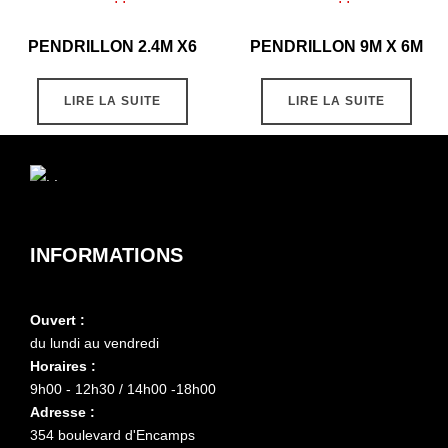
PENDRILLON 2.4M X6
PENDRILLON 9M X 6M
LIRE LA SUITE
LIRE LA SUITE
INFORMATIONS
Ouvert :
du lundi au vendredi
Horaires :
9h00 - 12h30 / 14h00 -18h00
Adresse :
354 boulevard d'Encamps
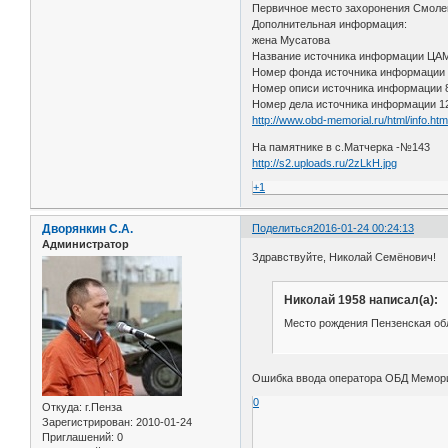
Первичное место захоронения Смоленс
Дополнительная информация:
жена Мусатова
Название источника информации Ц
Номер фонда источника информации
Номер описи источника информации
Номер дела источника информации 1
http://www.obd-memorial.ru/html/info.h
На памятнике в с.Матчерка -№143
http://s2.uploads.ru/2zLkH.jpg
+1
Дворянкин С.А.
Поделиться
2016-01-24 00:24:13
Администратор
Здравствуйте, Николай Семёнович!
Николай 1958 написал(а):
Место рождения Пензенская обл
Ошибка ввода оператора ОБД Мемориа
0
Откуда:
г.Пенза
Зарегистрирован
: 2010-01-24
Приглашений:
0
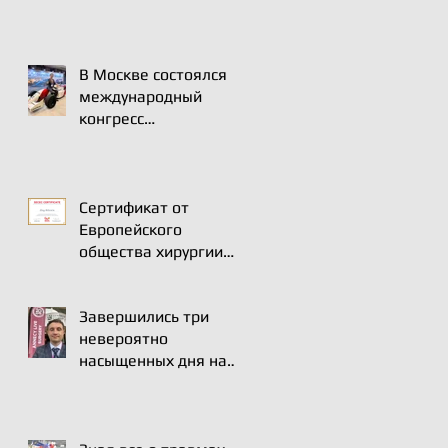
В Москве состоялся
международный
конгресс
АРТРОМОСТ-2025
одно из ключевых
событий года для
профессионального
Сертификат от
сообщества
Европейского
травматологов-
общества хирургии
ортопедов,
плеча и локтя (SECEC)
специалистов по
спортивной медицине
Завершились три
и реабилитации
невероятно
насыщенных дня на
международном курсе
в Анси.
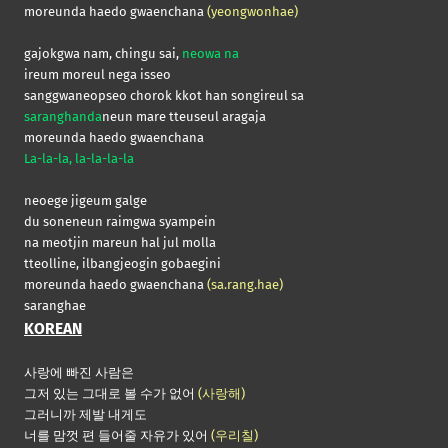
moreunda haedo gwaenchana
(yeongwonhae)
gajokgwa nam, chingu sai,
neowa na
ireum moreul nega isseo
sanggwaneopseo chorok kkot han songireul sa
saranghanda
neun mare tteuseul aragaja
moreunda haedo gwaenchana
La-la-la, la-la-la-la
neoege jigeum galge
du soneneun raimgwa syampein
na meotjin mareun hal jul molla
tteolline, ilbangjeogin gobaegini
moreunda haedo gwaenchana
(sa.rang.hae)
saranghae
KOREAN
사랑에 빠진 사람은
그저 있는 그대로 볼 수가 없어
(사랑해)
그러니까 제발 내게도
너를 맘껏 편 들어줄 자유가 있어
(우리칠)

══════════════════════════════

**PROMPT**
What is needed here is an exact transcription of every record above, with images excluded.

**RESULT OF THE EXERCISE**
PENDRILLON 2.4M X6
PENDRILLON 9M X 6M
LIRE LA SUITE
LIRE LA SUITE
INFORMATIONS
Ouvert :
du lundi au vendredi
Horaires :
9h00 - 12h30 / 14h00 -18h00
Adresse :
354 boulevard d'Encamps
Первичное место захоронения Смоленс
Дополнительная информация:
жена Мусатова
Название источника информации Ц
Номер фонда источника информации
Номер описи источника информации
Номер дела источника информации 1
http://www.obd-memorial.ru/html/info.h
На памятнике в с.Матчерка -№143
http://s2.uploads.ru/2zLkH.jpg
+1
Дворянкин С.А.
Поделиться
2016-01-24 00:24:13
Администратор
Здравствуйте, Николай Семёнович!
Николай 1958 написал(а):
Место рождения Пензенская обл
Ошибка ввода оператора ОБД Мемориа
0
Откуда:
г.Пенза
Зарегистрирован
: 2010-01-24
Приглашений:
0
В Москве состоялся
международный
конгресс
АРТРОМОСТ-2025
одно из ключевых
событий года для
профессионального
Сертификат от
сообщества
Европейского
травматологов-
общества хирургии
ортопедов,
плеча и локтя (SECEC)
специалистов по
спортивной медицине
Завершились три
и реабилитации
невероятно
насыщенных дня на
международном курсе
в Анси.
moreunda haedo gwaenchana
(yeongwonhae)
gajokgwa nam, chingu sai,
neowa na
ireum moreul nega isseo
sanggwaneopseo chorok kkot han songireul sa
saranghanda
neun mare tteuseul aragaja
moreunda haedo gwaenchana
La-la-la, la-la-la-la
neoege jigeum galge
du soneneun raimgwa syampein
na meotjin mareun hal jul molla
tteolline, ilbangjeogin gobaegini
moreunda haedo gwaenchana
(sa.rang.hae)
saranghae
KOREAN
사랑에 빠진 사람은
그저 있는 그대로 볼 수가 없어
(사랑해)
그러니까 제발 내게도
너를 맘껏 편 들어줄 자유가 있어
(우리칠)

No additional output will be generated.